Lydia Nelson also has been unable to get into the Home Sweet Home shelter. She said she got kicked out of the Salvation Army Safe Harbor Shelter. Nelson said she was bullied there. She said she suffers from anxiety, post-traumatic stress disorder from an abusive childhood and she's autistic. Those conditions can make it difficult to live in a group setting.
“They don’t understand me and they’d rather bully me than understand me,” Nelson said as she fought back tears. Nelson said she couldn't take it when police ordered them out of the tent. “I almost went into seizures and I still can’t cope. I’m on the verge of running away and playing in the street because I can’t take this anymore,” she said.
Nelson said she recently moved to Bloomington from Mississippi. She met a man online and they are now engaged. Nelson uses a wheelchair and said she can't work because of her ailments. She said she's living off Social Security survivor benefits, but it's not enough to afford an apartment.
Home Sweet Home's Matt Burgess said he contacted Bloomington's mayor and the city council member whose ward includes the shelter to see what they can do. Ward 1 council member Grant Walch said he passed along the shelter's concerns to city administration “to see what we can do to help the less fortunate in our community."
“I think that the city manager and the police department are handling it in the proper way,” Walch said.
City manager Tim Gleason said the city has tried to help the displaced residents relocate. “I think that they are trying to seek a new location on their own and have rejected what we have offered them as far as a location to be out of the elements,” Gleason said.
Burgess said he talked to shelter staff and the residents and they said police did not make other options available to them when they ordered them to leave on Monday.

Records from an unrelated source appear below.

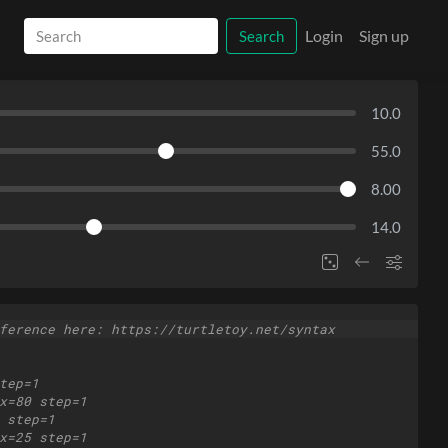
Login
Sign up
Search
10.0
55.0
8.00
14.0
ference here: https://turtletoy.net/syntax
tep=1
x=80 step=1
 step=1
x=25 step=1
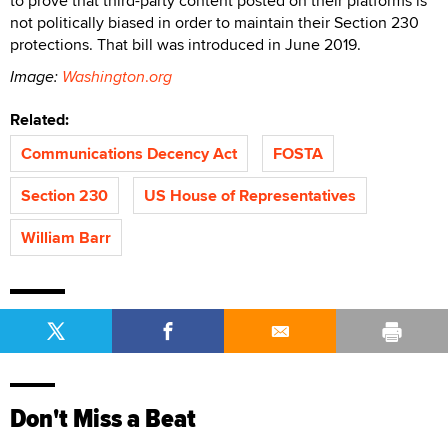
to prove that third-party content posted on their platforms is
not politically biased in order to maintain their Section 230
protections. That bill was introduced in June 2019.
Image:
Washington
.
org
Related:
Communications Decency Act
FOSTA
Section 230
US House of Representatives
William Barr
Don't Miss a Beat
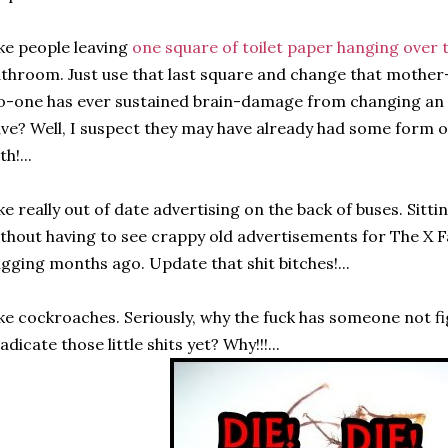
ke people leaving
one square of toilet paper hanging over t
throom. Just use that last square and change that mother-fl
-one has ever sustained brain-damage from changing an em
ve? Well, I suspect they may have already had some form 
th!...
ke really out of date advertising on the back of buses. Sitti
thout having to see crappy old advertisements for The X Fa
igging months ago. Update that shit bitches!...
ke cockroaches. Seriously, why the fuck has someone not f
adicate those little shits yet? Why!!!...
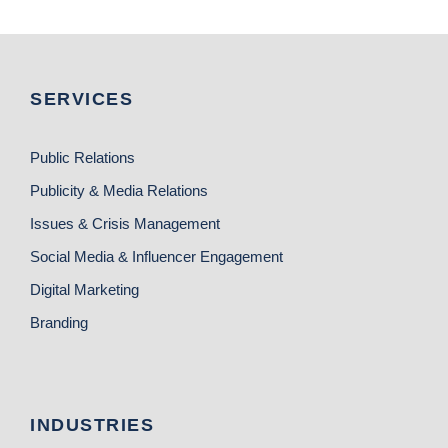
SERVICES
Public Relations
Publicity & Media Relations
Issues & Crisis Management
Social Media & Influencer Engagement
Digital Marketing
Branding
INDUSTRIES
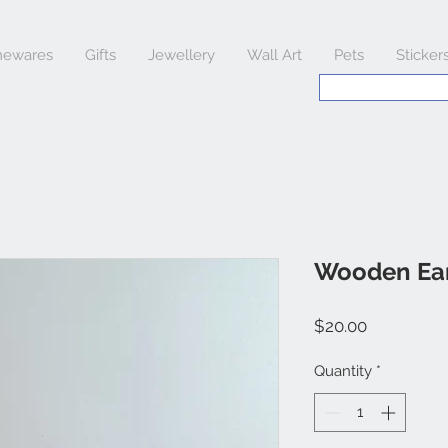
ewares
Gifts
Jewellery
Wall Art
Pets
Sticker
Wooden Ear
Price
$20.00
Quantity
*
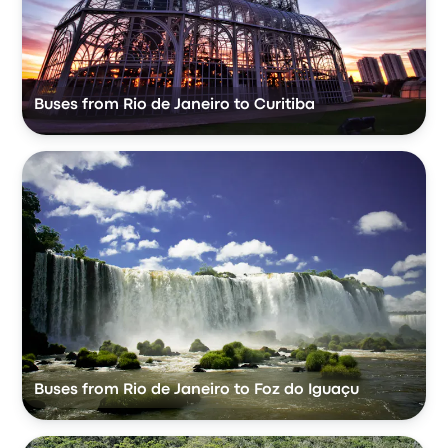
Buses from Rio de Janeiro to Curitiba
Buses from Rio de Janeiro to Foz do Iguaçu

Burgess feels the clock is ticking.
“We’re not panicked by it. The folks in the tents, our neighbors in the tents, they are fairly anxious and dealing with panic with not knowing where they are going to be able to be,” he said.
The shelter will try to make room for four of the displaced residents, he said, even though it over extends staff. He's not sure it will work. There are reasons these residents have not been able to stay in the past. He said keeping them in the shelter gives the residents access to food and services.
Burgess said one of the tent dwellers is trying to get into an apartment where they used to live. Another plans to stay in his tent and see what police do when they come back on Thursday.
Burgess said he hopes this situation will bring the problem of homelessness in Bloomington-Normal out of the shadows.
“I think the level of community awareness about the issue of homeless needs to grow. We need to be more aware of, and more committed to doing something about this intractable issue that quite frankly that Home Sweet Home has been involved with for over 100 years,” he said.
For now, all the shelter can do is reassure the displaced residents that someone cares about them, said Burgess.
WGLT correspondent Michele Steinbacher contributed to this report.